Zawołałem niskim tonem „kto tu jest” i uderzyłem zaciśniętą dłonią o szafkę.
Roześmiałem się pod nosem, unosząc wzrok. Zbliżaliśmy się do
rozstaju dróg, gdzie każdy z nas skręcał w przeciwne strony. Powoli zaczynałem
żałować, że Lou nie mieszka gdzieś w pobliżu, tylko na drugim końcu Holmes
Chapel.
- Marley zawsze tak robi – zauważyłem. – Sprytny jesteś.

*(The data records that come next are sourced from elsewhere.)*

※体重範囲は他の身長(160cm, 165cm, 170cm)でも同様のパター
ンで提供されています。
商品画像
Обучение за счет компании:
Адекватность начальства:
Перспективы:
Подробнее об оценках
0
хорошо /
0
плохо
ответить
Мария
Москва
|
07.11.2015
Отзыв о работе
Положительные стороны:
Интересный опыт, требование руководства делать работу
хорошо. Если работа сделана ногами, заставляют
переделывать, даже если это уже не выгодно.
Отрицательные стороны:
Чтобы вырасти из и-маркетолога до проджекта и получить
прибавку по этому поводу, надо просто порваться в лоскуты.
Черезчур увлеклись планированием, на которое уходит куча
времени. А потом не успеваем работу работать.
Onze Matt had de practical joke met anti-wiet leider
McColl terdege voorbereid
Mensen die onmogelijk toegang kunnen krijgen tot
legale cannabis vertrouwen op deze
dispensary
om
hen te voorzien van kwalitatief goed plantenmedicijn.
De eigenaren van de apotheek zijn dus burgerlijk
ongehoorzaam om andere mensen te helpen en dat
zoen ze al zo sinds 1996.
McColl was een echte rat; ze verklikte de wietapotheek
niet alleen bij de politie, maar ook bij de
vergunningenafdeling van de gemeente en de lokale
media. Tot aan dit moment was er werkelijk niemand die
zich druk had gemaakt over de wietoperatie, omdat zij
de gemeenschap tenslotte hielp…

- Rzeczywiście podziałało, bo kiedy znalazłem Liama, był sam
– ciągnął Louis. – Był wystraszony i doskonale widziałem, że był bliski płaczu.

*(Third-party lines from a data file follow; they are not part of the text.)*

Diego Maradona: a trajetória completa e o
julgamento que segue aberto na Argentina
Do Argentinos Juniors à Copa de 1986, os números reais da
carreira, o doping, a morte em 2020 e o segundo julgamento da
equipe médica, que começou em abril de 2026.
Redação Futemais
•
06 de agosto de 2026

Zrobiło mi się go żal. Nie zasłużył na takie traktowanie.
- Nikt nie zasłużył – wtrąciłem szeptem.
Byłem pewien, że Louis nie usłyszy moich słów.
Wypowiedziałem je dla siebie, nie chcąc mu przerywać. Jednak on mnie zaskoczył.
- Masz rację – potwierdził. Oboje zatrzymaliśmy się, patrząc
na siebie. – Wiesz, zapytałem go, czy jest w porządku, czy nic mu nie zrobili.
Zaprzeczył dwukrotnie. Zwinął się stamtąd zanim zdążyłem mrugnąć okiem.
Naprawdę nie rozumiem, dlaczego Selley’owie tak się go uczepili. To normalny
chłopak jak ty, ja, Ben, Matty czy Mazzi. Nie jest kosmitą.
- Wydaje mi się, że żałuje przeprowadzki tutaj. Nie znam
dokładnych przyczyn tego, ale jestem pewien, że Liam wolałby wrócić tam, skąd
przybył – dodałem.
- Chciałbym go bliżej poznać. Ale zawsze wydaje się uciekać
przede mną – powiedział Louis, wzdychając ciężko. – Może myśli, że go nie
akceptujemy jak reszta?
- Jestem pewien.
*
- … I pamiętam, że gdy dwa lata temu byłem w Londynie, Gemma
zaciągnęła mnie na London Eye. To było coś strasznego! Ja mam paniczny lęk wysokości
i ona dobrze o tym wiedziała! Ale… widok był piękny i nie żałuję, że nie mogłem
wyrwać się spod jej ucisku.
Louis roześmiał się, kiedy słuchał moich opowieści. Siedzieliśmy
właśnie sami w moim domu, pochłaniając pyszne ciasto, które mama upiekła z samego
rana. Mama upiekła je dzisiaj, wiedząc, że jej siostra odwiedzi nas wieczorem.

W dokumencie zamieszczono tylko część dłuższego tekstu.